Report

Economic science and perspectives for action: more than an energy tax!

The Matrix is a multi-year transdisciplinary project initiated in the Netherlands as part of the ‘Climate changes spatial planning’ programme. Its aim is to develop perspectives for action on climate change in a collaborative effort involving climate scientists, economists, spatial planners and social scientists. CE Delft is responsible for the project’s economic component. In this essay Sander de Bruyn looks at the various ways in which the economic sciences impinge on the climate issue. 

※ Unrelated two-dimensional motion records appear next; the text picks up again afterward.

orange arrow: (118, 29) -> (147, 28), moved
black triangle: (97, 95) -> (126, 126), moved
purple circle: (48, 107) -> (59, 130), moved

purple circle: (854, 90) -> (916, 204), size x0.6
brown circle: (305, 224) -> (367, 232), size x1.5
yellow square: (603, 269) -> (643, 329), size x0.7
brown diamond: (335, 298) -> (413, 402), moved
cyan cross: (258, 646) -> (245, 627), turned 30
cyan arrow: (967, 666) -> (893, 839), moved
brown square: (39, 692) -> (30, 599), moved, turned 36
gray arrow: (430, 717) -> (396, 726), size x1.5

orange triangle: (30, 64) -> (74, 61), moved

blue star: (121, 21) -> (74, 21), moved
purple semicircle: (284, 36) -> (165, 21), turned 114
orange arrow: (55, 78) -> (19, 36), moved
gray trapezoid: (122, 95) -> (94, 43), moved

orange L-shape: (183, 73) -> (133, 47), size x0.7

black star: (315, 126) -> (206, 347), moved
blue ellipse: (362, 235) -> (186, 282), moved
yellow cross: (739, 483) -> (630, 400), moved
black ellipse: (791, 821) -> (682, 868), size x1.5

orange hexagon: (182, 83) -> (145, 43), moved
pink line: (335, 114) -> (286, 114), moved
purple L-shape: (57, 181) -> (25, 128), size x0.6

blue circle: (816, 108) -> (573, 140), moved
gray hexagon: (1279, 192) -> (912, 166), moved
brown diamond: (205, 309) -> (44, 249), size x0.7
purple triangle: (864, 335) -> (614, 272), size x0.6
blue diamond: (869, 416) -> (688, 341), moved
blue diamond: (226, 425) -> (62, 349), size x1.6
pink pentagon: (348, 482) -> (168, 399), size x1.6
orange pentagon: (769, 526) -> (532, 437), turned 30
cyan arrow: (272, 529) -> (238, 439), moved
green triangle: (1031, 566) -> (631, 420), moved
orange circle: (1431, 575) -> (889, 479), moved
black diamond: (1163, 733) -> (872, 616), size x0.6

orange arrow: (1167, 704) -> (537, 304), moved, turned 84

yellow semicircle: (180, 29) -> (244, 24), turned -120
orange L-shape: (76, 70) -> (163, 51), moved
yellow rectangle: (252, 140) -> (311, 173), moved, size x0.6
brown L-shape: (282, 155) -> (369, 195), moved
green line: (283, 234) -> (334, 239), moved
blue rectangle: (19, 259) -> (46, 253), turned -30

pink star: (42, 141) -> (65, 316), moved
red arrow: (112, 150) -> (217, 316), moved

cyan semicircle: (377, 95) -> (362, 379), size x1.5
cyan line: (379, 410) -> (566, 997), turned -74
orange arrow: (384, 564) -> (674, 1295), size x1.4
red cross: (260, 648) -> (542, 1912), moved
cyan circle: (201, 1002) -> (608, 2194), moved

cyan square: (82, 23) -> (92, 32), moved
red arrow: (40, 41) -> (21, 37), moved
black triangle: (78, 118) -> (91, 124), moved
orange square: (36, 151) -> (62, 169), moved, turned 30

There is no denying that the economic sciences provide useful perspectives on climate change (cast-ing it as unaccounted damage, say), as well as to creation of concrete (policy) instruments like emis-sions trading. At the same time, though, they also spawn doubts and confusion about the need to in-tervene in the market process in order to avoid dangerous climate change. Much of this confusion arises because economists engage first and foremost with the question of whether climate policy is indeed desirable, to be answered in terms of whether or not the costs of market intervention exceed the benefits of reduced global warming. Economic science is unable to answer this question with any true accuracy, however, because climate change plays out in the (very) long term and economics is equipped above all to explain social phenomena ex post, not predict them. Any cost-benefit analysis of climate change simply skates over the major uncertainties surrounding numerous key issues, such as regional price and income trends across the world one hundred years hence.

When the power of economics as a descriptive science is brought to bear on the climate issue, it is immediately apparent that the costs of mitigation are in all likelihood being underestimated. That the problem of climate change can be technologically resolved at acceptable cost is the general message of the Stern Review, among other reports. In practice, though, climate change is not a technological but a social issue, characterised by complexity. Besides traditional market failures – which mean that climate damage is insufficiently priced, if at all – there are also government failures, which occur at two levels. In the first place, international negotiations will not yield the desired results as long as there remains a glaring imbalance between the wealthier nations, where the greatest impact will be expendi-ture on mitigation, and the poorer countries, which will bear the brunt of the actual damage as climate change unfolds. Secondly, the interconnectedness of trade and capital on a global scale has put nu-merous constraints on the scope for governments in wealthier countries to pursue effective climate policy.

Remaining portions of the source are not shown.